OpenMP guidance

perceptron · ‎01-17-2006

Hi,

I am developing a neural network package using Intel C++ compiler 9.0. The code is so parallel that it is a no brainer to use OpenMP. The problem is to know when not to use it.

Most of my code is vector operations (dot product, vector add, scaling etc.). What I am looking for is some guidance as to when it becomes detrimental to parallelize - for example, it is probably worth parallelizing A.B if dimensionality of vectors A & B is 10^6. But should I parallelize such loops when I expect the typical dimensionality to be 100 or 1000 or 10000?

I would appreciate it if anyone can provide guidance on this.

Btw, I noticed (after spending 2 days tearing my hair out :) that Intel optimizer (/O3 /Qip) does not perform scalar replacement in loops nested inside parallelized loops - it had really slowed my application down.

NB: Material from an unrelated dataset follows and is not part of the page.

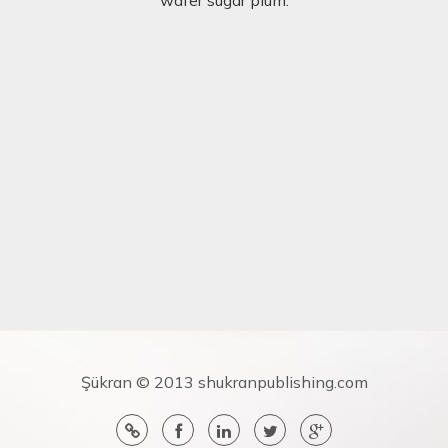
Şükran © 2013 shukranpublishing.com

Also, is to to be expected that parallelized loops are not vectorized? I would have thought it should be possible with static scheduling at least.

Many thanks

P

TimP · ‎01-17-2006

I spent half an hour trying to answer part of your questions, then the site discarded my answer, which was no doubt longer than you wanted to read.
I expect 9.1 to improve on some of the issues you mention, particularly for 64-bit mode. It does make a difference which platforms you are interested in.
Did you try -O1, to reduce aggressiveness of unrolling in vectorized loops? Vectorized dot products are batched into 8 parallel sums at -O2.
Can you assure that your vectors are 16-byte aligned, and that the compiler knows this?

TimP · ‎01-17-2006

I suppose OpenMP parallelization is most efficient when the data sets allocated to the threads approach a full page size apart (4KB for Xeon). Parallel vectorized code is likely to use the full capacity of the memory system, and you would like to avoid duplicate DTLB and cache filling between the threads.

perceptron · ‎01-17-2006

Hi Tim,

Thanks for the reply. I am using the IA32 compiler on XP. Largest vectors that I have tested my system with are about 50K long, and are single precision floats. My development machine is a dual core PentiumD.
I take care to keep things aligned (I am assuming that the standard C++ new operator dishes out aligned arrays). I use option -Zp16 and and take care while accessing memory allocated on the heap so everything should be aligned to 16byte boundries. I don't tell the compiler about it though, because code would become very messy if I start putting __decl... dubris everywhere. Didn't find a compiler option to assume everything aligned.
I was parallelizing almost all the loops with OpenMP, but after you advice, I only parallelize the loops that suck in data (i.e. the outermost ones). These typically have an iteration count of approx. 100K.
Most of the stuff works at a decent speed, now that I take care to replace scalars in the inner loops myself. I was just curious about when to prefer vectorization over OpenMP.

One thing that I would like clarified is that why does the vectorizer not like this: for(i = 0;...) x = tanhf(y)
where tanhf() is coming from the Intel math library? I remember reading somewhere that Intel have vector forms of these simple math functions. What do I need to do to access them?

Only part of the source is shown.